Bitcoin holds $63K as Iran sanctions, Strait of Hormuz attacks fuel oil spike

Editorial illustration for: Bitcoin stays calm as Iran oil deadline and Strait of Hormuz attacks stoke crude volatility

In brief

  • US Treasury revoked General License X on July 7; GL X1 wind-down expires July 17 at 12:01 a.m. ET
  • Brent crude surged past $76, WTI topped $72, both up 5%+ on tanker attacks and Strait of Hormuz risk
  • Strait of Hormuz handles ~20% of global oil; UBS forecasts $70–$100 Brent range; HSBC models $110–$120 if constrained
  • Federal Reserve June statement cited energy shocks; nine policymakers now project 2026 rate hike versus zero in March
  • Bitcoin near $63,317; CPI release July 14 and Fed meeting July 28–29 frame macro calendar

Crude surges on Hormuz risk

Tanker attacks near the Strait of Hormuz drove crude price gains this week, and maritime authorities raised transit risk through the strait to severe. Brent crude settled at $74.16 and WTI at $70.44, then extended gains in post-settlement trade to approximately $76.03 and $72.20, putting both benchmarks over 5% above the prior session.

The scale of exposure matters. The Strait of Hormuz handled approximately 20 million barrels per day in 2024, representing roughly 20% of global petroleum liquids consumption. Any sustained disruption ripples through energy costs globally.

The Fed already watches energy

The Federal Reserve treats energy as a live input into its outlook. The Fed kept rates at 3.50%-3.75% in its June 17 statement, citing supply shocks including energy among reasons inflation stayed elevated relative to its 2% goal. That signal shifted in June's projections: nine of the Federal Reserve's 19 policymakers saw a 2026 rate hike in June projections, up from zero three months earlier.

US regular gasoline was priced at $3.777 per gallon for the week of July 6, down from $4.146 per gallon on June 8, but that cushion can evaporate fast if supply tightens. Crude oil accounted for 57% of the March 2026 regular gasoline price according to EIA's cost breakdown, giving pump prices direct exposure to geopolitical shocks.

Bitcoin absorbs the macro calendar

Bitcoin traded near $63,317 with an intraday range of $62,711 to $64,435 during the same period, showing relative calm relative to crude's move. But the macro calendar compresses three separate events into three weeks: the Bureau of Labor Statistics releases June CPI on July 14 at 8:30 a.m. ET, the OFAC wind-down expires July 17, and the Federal Reserve's next policy meeting runs July 28-29.

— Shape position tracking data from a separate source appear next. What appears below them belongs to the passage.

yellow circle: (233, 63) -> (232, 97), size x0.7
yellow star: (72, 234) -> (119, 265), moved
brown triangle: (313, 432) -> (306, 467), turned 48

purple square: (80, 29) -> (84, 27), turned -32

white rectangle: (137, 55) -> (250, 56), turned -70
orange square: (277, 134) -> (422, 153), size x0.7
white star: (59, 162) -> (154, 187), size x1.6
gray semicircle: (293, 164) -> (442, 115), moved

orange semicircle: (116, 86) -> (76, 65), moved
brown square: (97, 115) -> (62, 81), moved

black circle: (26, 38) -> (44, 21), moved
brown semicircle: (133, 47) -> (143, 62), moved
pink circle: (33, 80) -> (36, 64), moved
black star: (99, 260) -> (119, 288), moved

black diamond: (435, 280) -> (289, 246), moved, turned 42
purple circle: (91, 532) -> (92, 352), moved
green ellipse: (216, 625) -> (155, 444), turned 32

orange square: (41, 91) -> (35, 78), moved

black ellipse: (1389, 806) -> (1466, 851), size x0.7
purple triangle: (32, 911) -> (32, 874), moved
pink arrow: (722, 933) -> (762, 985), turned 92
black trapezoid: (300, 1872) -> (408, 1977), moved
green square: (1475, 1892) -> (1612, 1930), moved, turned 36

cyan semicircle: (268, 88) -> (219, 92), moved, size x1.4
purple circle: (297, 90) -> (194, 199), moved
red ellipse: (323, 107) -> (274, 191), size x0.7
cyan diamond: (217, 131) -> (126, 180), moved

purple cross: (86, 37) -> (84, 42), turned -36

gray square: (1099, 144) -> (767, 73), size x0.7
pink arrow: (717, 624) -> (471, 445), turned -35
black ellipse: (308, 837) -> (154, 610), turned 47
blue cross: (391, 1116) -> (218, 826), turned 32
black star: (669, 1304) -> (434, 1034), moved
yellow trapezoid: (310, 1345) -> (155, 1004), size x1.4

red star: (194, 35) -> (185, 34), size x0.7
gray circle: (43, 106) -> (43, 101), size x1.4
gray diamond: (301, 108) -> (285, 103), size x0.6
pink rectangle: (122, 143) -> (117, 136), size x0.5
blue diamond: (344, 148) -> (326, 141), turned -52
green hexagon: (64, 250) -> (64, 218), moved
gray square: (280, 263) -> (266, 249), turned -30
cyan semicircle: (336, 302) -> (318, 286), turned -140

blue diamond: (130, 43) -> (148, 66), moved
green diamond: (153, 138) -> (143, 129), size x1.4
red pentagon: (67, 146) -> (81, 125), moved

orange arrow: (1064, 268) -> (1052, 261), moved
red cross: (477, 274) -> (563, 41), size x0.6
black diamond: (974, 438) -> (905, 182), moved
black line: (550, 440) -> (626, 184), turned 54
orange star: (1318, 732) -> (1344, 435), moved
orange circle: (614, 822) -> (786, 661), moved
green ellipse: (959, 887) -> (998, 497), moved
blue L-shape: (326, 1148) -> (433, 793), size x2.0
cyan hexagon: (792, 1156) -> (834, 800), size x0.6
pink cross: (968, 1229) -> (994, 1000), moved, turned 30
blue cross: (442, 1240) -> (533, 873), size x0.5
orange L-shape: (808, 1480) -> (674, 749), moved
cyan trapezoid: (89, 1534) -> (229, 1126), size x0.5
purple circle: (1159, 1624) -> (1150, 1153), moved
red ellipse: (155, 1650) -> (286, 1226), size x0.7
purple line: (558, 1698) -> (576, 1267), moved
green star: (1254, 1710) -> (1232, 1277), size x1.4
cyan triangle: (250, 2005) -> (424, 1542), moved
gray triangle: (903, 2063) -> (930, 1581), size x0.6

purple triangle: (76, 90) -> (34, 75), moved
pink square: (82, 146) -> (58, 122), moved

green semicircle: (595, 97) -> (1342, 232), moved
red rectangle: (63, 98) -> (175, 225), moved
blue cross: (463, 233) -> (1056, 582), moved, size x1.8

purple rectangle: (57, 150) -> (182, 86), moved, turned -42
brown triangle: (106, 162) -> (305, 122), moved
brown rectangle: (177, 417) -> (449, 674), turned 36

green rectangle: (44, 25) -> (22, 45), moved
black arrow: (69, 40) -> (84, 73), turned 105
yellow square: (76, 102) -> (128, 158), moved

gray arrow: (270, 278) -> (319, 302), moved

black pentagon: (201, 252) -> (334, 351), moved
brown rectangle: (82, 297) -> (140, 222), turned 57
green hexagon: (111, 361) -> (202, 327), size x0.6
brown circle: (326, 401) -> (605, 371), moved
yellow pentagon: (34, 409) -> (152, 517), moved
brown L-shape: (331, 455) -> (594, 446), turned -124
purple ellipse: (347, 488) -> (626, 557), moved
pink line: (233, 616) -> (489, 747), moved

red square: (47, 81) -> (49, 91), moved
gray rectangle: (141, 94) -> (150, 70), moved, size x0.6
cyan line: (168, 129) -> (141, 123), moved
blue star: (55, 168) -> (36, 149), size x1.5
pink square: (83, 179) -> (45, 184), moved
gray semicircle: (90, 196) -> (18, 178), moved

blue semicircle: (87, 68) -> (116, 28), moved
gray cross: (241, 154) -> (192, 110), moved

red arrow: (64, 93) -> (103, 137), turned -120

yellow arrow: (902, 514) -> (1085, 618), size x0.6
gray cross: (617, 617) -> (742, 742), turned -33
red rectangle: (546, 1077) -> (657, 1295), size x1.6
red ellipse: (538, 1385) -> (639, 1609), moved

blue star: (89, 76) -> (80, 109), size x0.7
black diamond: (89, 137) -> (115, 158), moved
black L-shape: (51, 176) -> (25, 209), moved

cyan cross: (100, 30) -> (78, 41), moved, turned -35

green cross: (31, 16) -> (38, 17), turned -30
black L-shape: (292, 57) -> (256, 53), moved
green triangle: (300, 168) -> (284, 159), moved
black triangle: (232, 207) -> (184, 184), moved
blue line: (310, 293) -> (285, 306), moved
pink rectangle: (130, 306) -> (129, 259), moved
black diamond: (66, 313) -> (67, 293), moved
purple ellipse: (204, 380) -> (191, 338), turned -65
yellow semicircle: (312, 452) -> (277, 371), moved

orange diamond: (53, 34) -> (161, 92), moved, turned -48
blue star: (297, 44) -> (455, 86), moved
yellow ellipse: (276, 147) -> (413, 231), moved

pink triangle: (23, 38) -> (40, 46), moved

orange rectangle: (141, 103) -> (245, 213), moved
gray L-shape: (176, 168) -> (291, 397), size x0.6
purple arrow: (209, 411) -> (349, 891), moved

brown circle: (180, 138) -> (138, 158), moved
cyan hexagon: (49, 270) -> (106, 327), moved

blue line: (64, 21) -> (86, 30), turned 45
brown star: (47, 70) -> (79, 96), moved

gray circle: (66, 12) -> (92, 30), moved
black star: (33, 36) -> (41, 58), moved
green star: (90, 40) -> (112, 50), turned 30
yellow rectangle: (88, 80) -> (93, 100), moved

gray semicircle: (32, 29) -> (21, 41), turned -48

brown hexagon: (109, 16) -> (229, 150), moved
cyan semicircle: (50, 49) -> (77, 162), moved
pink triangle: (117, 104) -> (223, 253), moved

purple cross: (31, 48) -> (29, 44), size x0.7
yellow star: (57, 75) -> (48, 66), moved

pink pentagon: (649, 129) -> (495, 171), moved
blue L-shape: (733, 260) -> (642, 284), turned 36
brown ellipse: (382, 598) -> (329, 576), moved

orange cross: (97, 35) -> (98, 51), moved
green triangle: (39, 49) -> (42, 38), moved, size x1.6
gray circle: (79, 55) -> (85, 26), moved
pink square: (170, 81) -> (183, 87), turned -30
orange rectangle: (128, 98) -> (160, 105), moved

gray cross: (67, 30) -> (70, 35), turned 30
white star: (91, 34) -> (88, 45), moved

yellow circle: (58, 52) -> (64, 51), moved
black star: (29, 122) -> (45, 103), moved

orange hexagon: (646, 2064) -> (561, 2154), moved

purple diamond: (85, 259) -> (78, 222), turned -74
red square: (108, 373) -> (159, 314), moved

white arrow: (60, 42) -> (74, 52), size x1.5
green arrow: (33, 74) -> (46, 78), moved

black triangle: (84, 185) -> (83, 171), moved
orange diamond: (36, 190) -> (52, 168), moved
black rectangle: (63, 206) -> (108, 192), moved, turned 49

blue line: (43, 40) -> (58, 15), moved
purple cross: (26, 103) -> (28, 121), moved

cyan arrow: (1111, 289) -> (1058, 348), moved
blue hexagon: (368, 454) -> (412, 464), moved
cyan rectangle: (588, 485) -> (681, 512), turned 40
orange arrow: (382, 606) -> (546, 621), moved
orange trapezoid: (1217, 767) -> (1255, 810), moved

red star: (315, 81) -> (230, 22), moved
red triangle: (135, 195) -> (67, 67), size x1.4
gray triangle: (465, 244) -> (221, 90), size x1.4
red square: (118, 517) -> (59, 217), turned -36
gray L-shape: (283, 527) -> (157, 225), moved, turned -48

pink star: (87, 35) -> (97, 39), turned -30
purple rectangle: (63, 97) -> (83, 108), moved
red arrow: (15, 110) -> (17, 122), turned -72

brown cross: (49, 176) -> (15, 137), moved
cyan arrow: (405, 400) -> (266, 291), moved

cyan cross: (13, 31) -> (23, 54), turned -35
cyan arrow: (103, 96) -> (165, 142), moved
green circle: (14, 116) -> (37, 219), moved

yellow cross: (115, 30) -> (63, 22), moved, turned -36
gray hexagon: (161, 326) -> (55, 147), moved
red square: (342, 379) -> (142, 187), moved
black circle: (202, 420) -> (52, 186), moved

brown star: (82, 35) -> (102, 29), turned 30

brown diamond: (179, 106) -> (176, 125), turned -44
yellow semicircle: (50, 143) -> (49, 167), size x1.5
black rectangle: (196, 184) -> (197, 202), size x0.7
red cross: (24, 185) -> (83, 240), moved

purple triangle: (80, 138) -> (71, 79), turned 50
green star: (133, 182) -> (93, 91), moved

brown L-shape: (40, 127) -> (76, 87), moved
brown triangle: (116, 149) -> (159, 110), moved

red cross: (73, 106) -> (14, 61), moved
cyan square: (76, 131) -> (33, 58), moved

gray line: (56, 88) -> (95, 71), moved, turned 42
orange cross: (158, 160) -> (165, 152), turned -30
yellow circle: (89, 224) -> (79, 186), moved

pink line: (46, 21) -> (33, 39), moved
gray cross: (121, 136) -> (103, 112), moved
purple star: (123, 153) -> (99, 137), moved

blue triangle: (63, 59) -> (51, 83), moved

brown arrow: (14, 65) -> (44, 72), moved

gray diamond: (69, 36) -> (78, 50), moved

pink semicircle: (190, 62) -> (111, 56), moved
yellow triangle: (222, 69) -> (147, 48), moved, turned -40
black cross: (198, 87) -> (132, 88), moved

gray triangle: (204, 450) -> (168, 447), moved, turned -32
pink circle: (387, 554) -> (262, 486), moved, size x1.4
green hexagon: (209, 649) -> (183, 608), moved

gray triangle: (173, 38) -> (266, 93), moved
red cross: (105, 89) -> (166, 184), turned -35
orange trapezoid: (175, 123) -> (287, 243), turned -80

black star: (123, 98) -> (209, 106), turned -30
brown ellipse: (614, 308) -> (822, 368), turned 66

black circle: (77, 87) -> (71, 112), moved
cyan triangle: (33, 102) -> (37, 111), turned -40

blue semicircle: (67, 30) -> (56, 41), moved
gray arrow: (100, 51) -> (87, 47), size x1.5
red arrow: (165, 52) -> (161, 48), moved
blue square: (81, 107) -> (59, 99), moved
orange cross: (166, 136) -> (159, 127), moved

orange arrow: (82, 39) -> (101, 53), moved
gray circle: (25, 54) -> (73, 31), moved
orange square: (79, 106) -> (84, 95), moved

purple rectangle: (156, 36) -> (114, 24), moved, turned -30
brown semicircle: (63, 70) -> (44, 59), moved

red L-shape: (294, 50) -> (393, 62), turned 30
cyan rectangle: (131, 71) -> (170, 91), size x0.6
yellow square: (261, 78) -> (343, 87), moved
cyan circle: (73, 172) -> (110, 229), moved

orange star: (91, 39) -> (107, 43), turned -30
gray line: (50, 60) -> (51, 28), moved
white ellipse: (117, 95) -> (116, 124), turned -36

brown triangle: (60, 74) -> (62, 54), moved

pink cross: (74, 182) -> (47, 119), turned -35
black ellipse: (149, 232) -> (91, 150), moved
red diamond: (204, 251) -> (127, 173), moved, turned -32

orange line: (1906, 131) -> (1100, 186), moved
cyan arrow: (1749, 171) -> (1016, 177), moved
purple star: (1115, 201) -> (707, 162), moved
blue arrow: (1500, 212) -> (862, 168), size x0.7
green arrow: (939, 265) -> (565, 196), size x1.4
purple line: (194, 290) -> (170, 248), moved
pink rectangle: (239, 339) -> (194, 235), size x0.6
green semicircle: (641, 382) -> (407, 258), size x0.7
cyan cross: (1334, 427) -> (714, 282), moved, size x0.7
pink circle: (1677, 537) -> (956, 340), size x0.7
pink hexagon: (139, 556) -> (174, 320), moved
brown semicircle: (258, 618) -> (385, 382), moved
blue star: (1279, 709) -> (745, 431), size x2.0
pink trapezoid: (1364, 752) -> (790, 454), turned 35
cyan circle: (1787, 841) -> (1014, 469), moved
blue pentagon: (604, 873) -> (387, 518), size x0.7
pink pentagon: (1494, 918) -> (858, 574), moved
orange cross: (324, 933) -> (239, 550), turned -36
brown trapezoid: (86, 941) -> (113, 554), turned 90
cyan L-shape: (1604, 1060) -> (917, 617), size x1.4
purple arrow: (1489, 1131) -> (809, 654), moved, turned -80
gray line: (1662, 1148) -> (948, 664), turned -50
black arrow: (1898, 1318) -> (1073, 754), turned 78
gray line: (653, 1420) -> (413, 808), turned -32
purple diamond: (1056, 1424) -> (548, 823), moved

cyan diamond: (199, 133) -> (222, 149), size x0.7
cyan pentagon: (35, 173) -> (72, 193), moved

Analyst forecasts for crude reflect the uncertainty. UBS has flagged a potential Brent crude range between $70 and $100 depending on how quickly Hormuz traffic normalizes, while HSBC has modeled a potential Brent crude range of $110 to $120 if flows through the Strait of Hormuz stay constrained for months. The difference between those scenarios isn't academic—it flows into inflation prints, Fed messaging, and ultimately crypto market risk appetite.